Chapter 18. SRE Engagement Model

Chapter 32 in our first SRE book describes technical and procedural approaches that an SRE team can take to analyze and improve the reliability of a service. These strategies include Production Readiness Reviews (PRRs), early engagement, and continuous improvement.

Simply put, SRE principles aim to maximize the engineering velocity of developer teams while keeping products reliable. This two-fold goal is good for the product users and good for the company. But there’s a limit to how much even the best SRE team can accomplish, and the SRE model is less effective when the domain is too large and overly complex. The current microservices movement makes this dynamic even more acute—a small company can easily have more microservices than a single SRE team can handle. Given a large production landscape, and with the knowledge that they can’t cover every service, an SRE team must decide where to focus their attention to achieve the best results. Product development and SRE teams can collaborate to identify the correct point of focus.

This chapter adopts the perspective of an SRE team that’s intending to provide support for a new service. We look at how to engage most effectively with the service, and with the developer and product teams who own it. Although SRE engagement often builds around one or more services, the engagement entails much more than the services themselves—it focuses on understanding the aims of developer and product teams and finding the right way to support them.

Most of this discussion is applicable regardless of your organization’s scale. While we use the word team frequently, a team could theoretically start off as a single person (although that person would be quite busy). Regardless of your team’s size, it’s important to proactively define the role of SRE and manage communication and collaboration with product development.

The Service Lifecycle

As described in the preface to the first SRE book, an SRE team’s contributions to service reliability happen throughout all phases of the service lifecycle. Their application of production knowledge and experience can substantially improve the reliability of a service well before any SRE picks up the pager for the service.

Figure 18-1 shows the ideal levels of SRE engagement over the course of a service’s life. However, an SRE team might begin their engagement with a service at any stage in the lifecycle. For example, if the development team begins planning a replacement service for an SRE-supported service, SRE might be involved in the new service very early on. Alternatively, an SRE team might formally engage with a service once it has been generally available for months or years and is now facing reliability or scaling challenges. This section provides guidance on how SRE teams can effectively contribute at each phase.

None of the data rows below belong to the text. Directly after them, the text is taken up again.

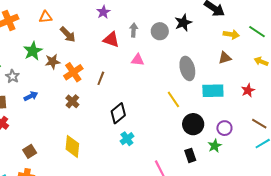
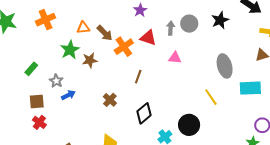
orange triangle: (46, 17) -> (83, 28), moved
gray circle: (160, 31) -> (189, 24), moved
orange cross: (73, 72) -> (124, 47), moved
gray star: (12, 76) -> (56, 81), moved
black diamond: (118, 113) -> (144, 113), moved
black circle: (193, 124) -> (189, 125), moved

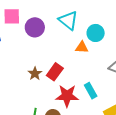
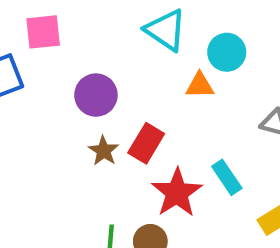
purple circle: (35, 27) -> (96, 95), moved
red star: (67, 96) -> (177, 193), turned -30

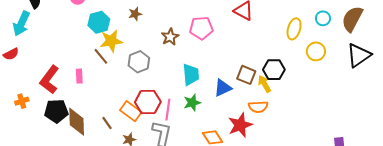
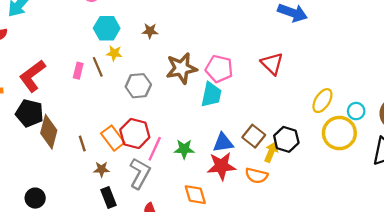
cyan circle: (323, 18) -> (356, 111), moved
brown star: (170, 37) -> (181, 68), size x1.5
yellow star: (111, 41) -> (114, 53), size x0.6
yellow circle: (316, 51) -> (339, 133), size x1.5
cyan trapezoid: (191, 75) -> (211, 95), moved
pink rectangle: (79, 76) -> (78, 71), moved
yellow arrow: (264, 84) -> (271, 152), turned 36
red star: (240, 125) -> (221, 166), moved

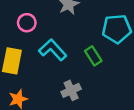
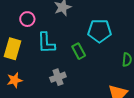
cyan L-shape: (53, 50) -> (46, 43), turned -145

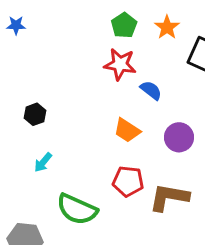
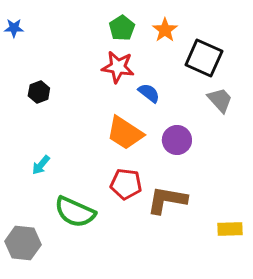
black hexagon: (35, 114) -> (39, 92), moved
orange trapezoid: (127, 130) -> (125, 133), size x1.4

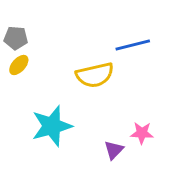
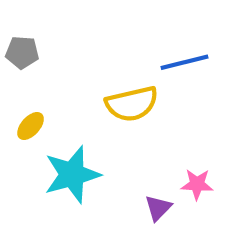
yellow ellipse: (19, 65) -> (31, 126), moved

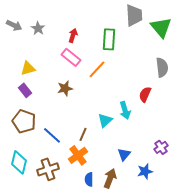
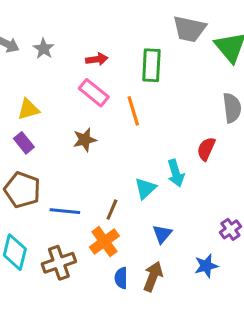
gray trapezoid: (134, 15) -> (189, 29), turned 105
red arrow: (73, 35) -> (97, 59), turned 64
orange line: (97, 69) -> (133, 111), turned -60
blue line: (52, 135) -> (65, 211), turned -36
blue triangle: (124, 154) -> (162, 234), moved

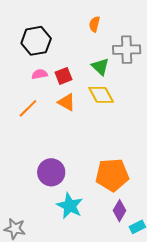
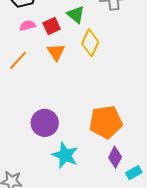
green triangle: (100, 67) -> (76, 14), moved
yellow diamond: (101, 95) -> (90, 43), turned 56
orange triangle: (67, 102) -> (56, 52), turned 30

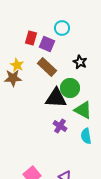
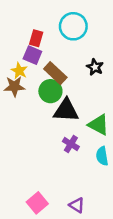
cyan circle: (62, 28) -> (73, 26), size x1.5
purple square: (47, 44) -> (32, 55), moved
green circle: (70, 88) -> (50, 91), moved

Level of SRE engagement during the service lifecycle
Figure 18-1. Level of SRE engagement during the service lifecycle

Setting Up the Relationship

A service does not exist in a vacuum: the SRE team engages with the developer team that builds the service and the product team that determines how it should evolve. This section recommends some strategies and tactics for building and maintaining good working relationships with those teams.

Aligning Goals

The developer and SRE teams both care about reliability, availability, performance, scalability, efficiency, and feature and launch velocity. However, SRE operates under different incentives, mainly favoring service long-term viability over new feature launches.

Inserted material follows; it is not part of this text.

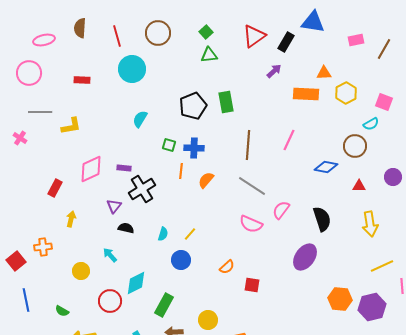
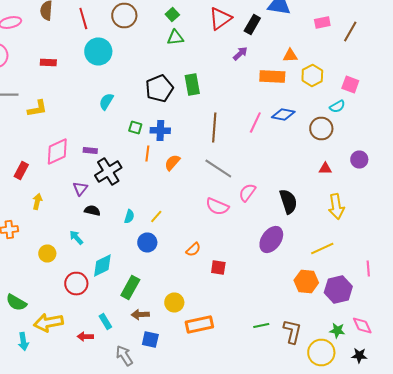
blue diamond: (326, 167) -> (283, 114), moved
yellow line: (382, 266) -> (322, 248), moved
green semicircle: (62, 311) -> (16, 302), moved, size x1.5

In our experience, developer and SRE teams can strike the right balance here by maintaining their individual foci but also explicitly supporting the goals of the other group. SREs can have an explicit goal to support the developer team’s release velocity and ensure the success of all approved launches. For example, SRE might state, “We will support you in releasing as quickly as is safe,” where “safe” generally implies staying within error budget. Developers should then commit to dedicating a reasonable percentage of engineering time to fixing and preventing the things that are breaking reliability: resolving ongoing service issues at the design and implementation level, paying down technical debt, and including SREs in new feature development early so that they can participate in design conversations.

Sustaining an Effective Ongoing Relationship

Healthy and effective relationships require ongoing effort. The strategies outlined in this section have worked well for us.

Investing Time in Working Better Together

The simple act of spending time with each other helps SREs and developers collaborate more effectively. We recommend that SREs meet regularly with their counterparts for the services they run. It’s also a good idea for SREs to meet periodically with other SRE teams who run services that either send traffic to the service or provide common infrastructure that the service uses. The SRE team can then escalate confidently and quickly during outages or disagreements because the teams know each other and have already set expectations of how escalations should be initiated and managed.

Handling Mistakes Appropriately

Humans inevitably make mistakes. Consistent with our postmortem culture, we don’t blame people, and instead focus on system behavior. Your mileage may vary, but we have had success with the following tactics.

Sleep on it

If possible, don’t conduct follow-up conversations when you’re tired or emotions are high. During high-stress situations, people can easily misinterpret tone in written communication like emails. Readers will remember how the words made them feel, not necessarily what was written. When you’re communicating across locations, it’s often worth the time to set up a video chat so that you can see facial expressions and hear the tone of voice that helps disambiguate words.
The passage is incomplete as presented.